I have written before about expanding your riff bank to have more tools in your improvisation tool box. However simply memorizing a new riff is not enough. They way you are practicing riffs have a big impact on how useful they become.
Make it stick
There is no way around repetitive work to commit it to memory. However you can add to your learning by introducing variations in your practice. Practice on different key harmonicas, practice with a metronome, practice at different tempos and make sure that you can recall the riff without the need for notation. Also try using different techniques to color the sound.
Practicing riffs in context
The real killer when practicing riffs though is to put it into context. You will never just play one riff and then be done with it. You will play it as part of a bigger whole. To do that effectively you need to understand when the riff sound good and when not to use it.
A great way of getting context is to pratcie with different patterns of repetition. Repetition is an important tool to let your audience know that what you play is important, use it!
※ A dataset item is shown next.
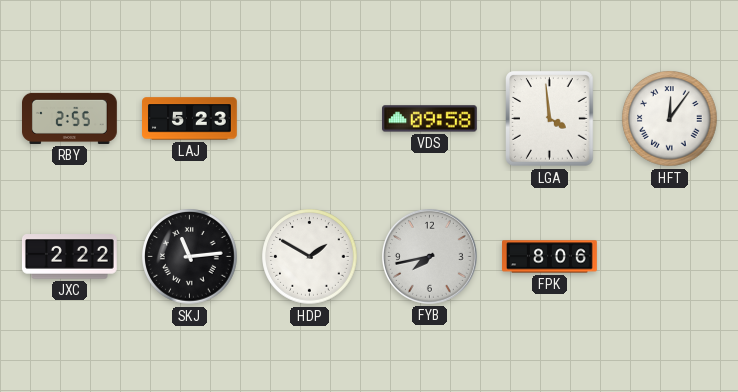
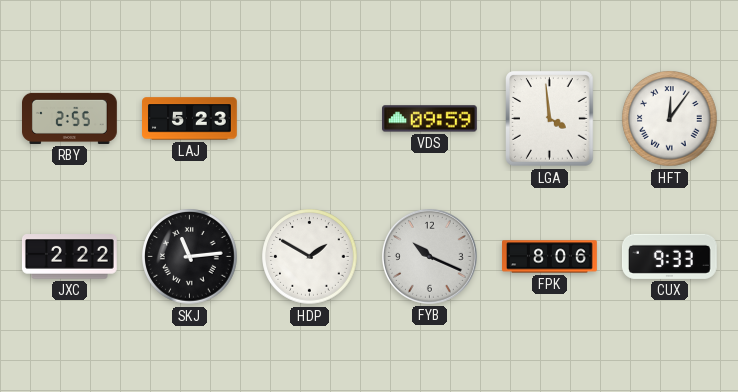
VDS: 09:58 -> 09:59
FYB: 7:43 -> 10:19
CUX: none -> 9:33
Put the repetition in relation to the 12 bar blues and practice with a jam track. The simplest form is to repeat the riff for as many times as you can over a chorus. If it is a 2 bar riff you can repeat it 6 times. Listen to how it sounds over the chord changes, where does it fit best? Maybe it is great over the I-chord, OK over the IV-chord but sounds horrible over the V-IV-I transition.
Try changing between the riff you are practicing and other riffs, play the riff over bars 1 and 2, then play a fill over bars 2 and 4. Repeat the riff again over bars 5 and 6 and another fill over bars 7 and 8. Repeat the riff over bars 9 and 10 and finish off with a turnaround riff.
Listen to how other players are using repetition and emulate what they do in your practice. David Barrett calls this chorus forms and have included a number of these patterns in his books. It is all based on what the old masters used to do. It is wise to do the same.
Summary
Simply comitting a riff to memory you need to be practicing riffs in context and basing that context on different patterns of repetition is a great idea.